Mergers, acquisitions, and spinoffs can take various forms, but the common denominator is change. The larger the scale, the more change is likely, and the greater resilience will be required from participants—not just to survive, but to move forward as innovators. Employees in companies going through such a major transaction are likely to encounter new colleagues, new countries, new teams, and a new organizational culture. Mergers and acquisitions (M&A) as well as spinoffs are on the rise in the current economic environment, and both the business press and key dealmakers are predicting more to come.
Here are our recommendations for how to leverage the Aperian® learning platform to support the change process:
New Colleagues
Whether your new colleagues are at home or abroad, a reshuffling of the organization will probably bring you into contact with people who have different work styles than those you have previously encountered. Comparing your GlobeSmart Profile with your new counterparts is a useful first step toward understanding them better as people and planning how to work together effectively.

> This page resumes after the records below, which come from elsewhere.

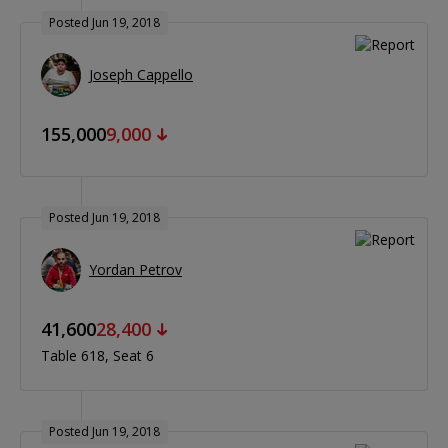
Posted Jun 19, 2018
Joseph Cappello
155,000
9,000
Posted Jun 19, 2018
Yordan Petrov
41,600
28,400
Table 618
Seat 6
Posted Jun 19, 2018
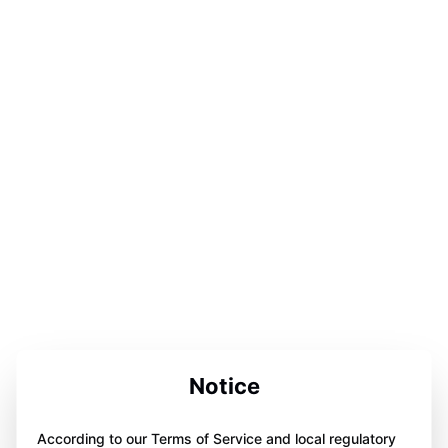
Notice
According to our Terms of Service and local regulatory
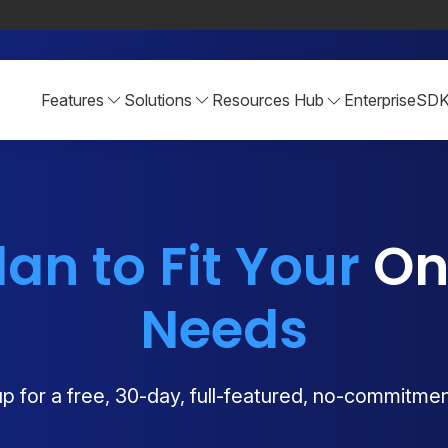
Features
Solutions
Resources Hub
Enterprise
SD
lan to Fit Your
Onl
Needs
p for a free, 30-day, full-featured, no-commitment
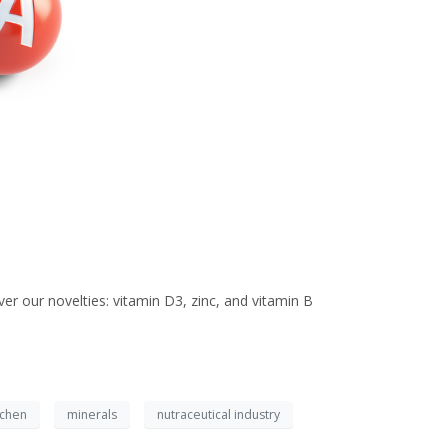
er our novelties: vitamin D3, zinc, and vitamin B
ichen
minerals
nutraceutical industry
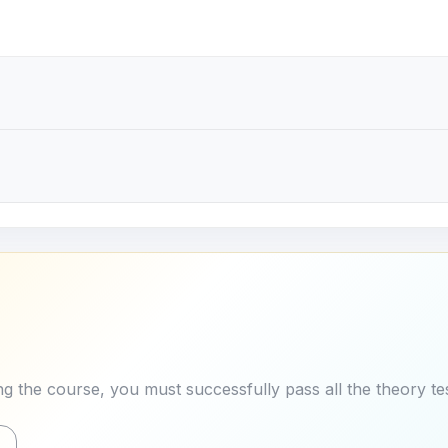
g the course, you must successfully pass all the theory tes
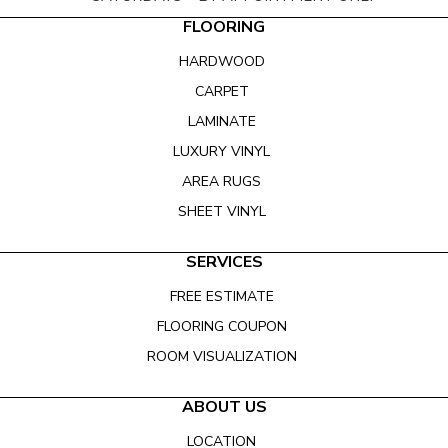
FLOORING
HARDWOOD
CARPET
LAMINATE
LUXURY VINYL
AREA RUGS
SHEET VINYL
SERVICES
FREE ESTIMATE
FLOORING COUPON
ROOM VISUALIZATION
ABOUT US
LOCATION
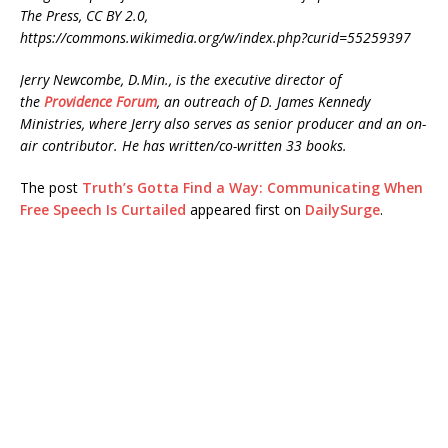
The Press, CC BY 2.0,
https://commons.wikimedia.org/w/index.php?curid=55259397
Jerry Newcombe, D.Min., is the executive director of
the
Providence Forum
, an outreach of D. James Kennedy
Ministries, where Jerry also serves as senior producer and an on-
air contributor. He has written/co-written 33 books.
The post
Truth’s Gotta Find a Way: Communicating When
Free Speech Is Curtailed
appeared first on
DailySurge
.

The five work style dimensions in the GlobeSmart Profile do not suggest that one perspective is right and another is wrong, but rather give people an objective way to consider how they might be both similar and different. If one person is a more direct communicator and their counterpart is more indirect, for example, they can implement the recommendations that the GlobeSmart Profile also provides for working with each other. The Profile allows each person to affirm their own work style identity while bridging differences between themselves and others.
For leaders and employees working with new colleagues during a period of transition, Aperian learning modules on topics including empathy, psychological safety, and allyship are additional resources to further enhance skills for handling differences with others.
New Countries
When your new counterparts are from different and unfamiliar countries, additional learning is important to ensure that you understand their business environment, local norms, and customer preferences. In the case of an acquisition, for example, a country subsidiary of the acquired organization might also have the scale, technology, and local brand reputation that makes it challenging to integrate it with your company’s legacy subsidiary.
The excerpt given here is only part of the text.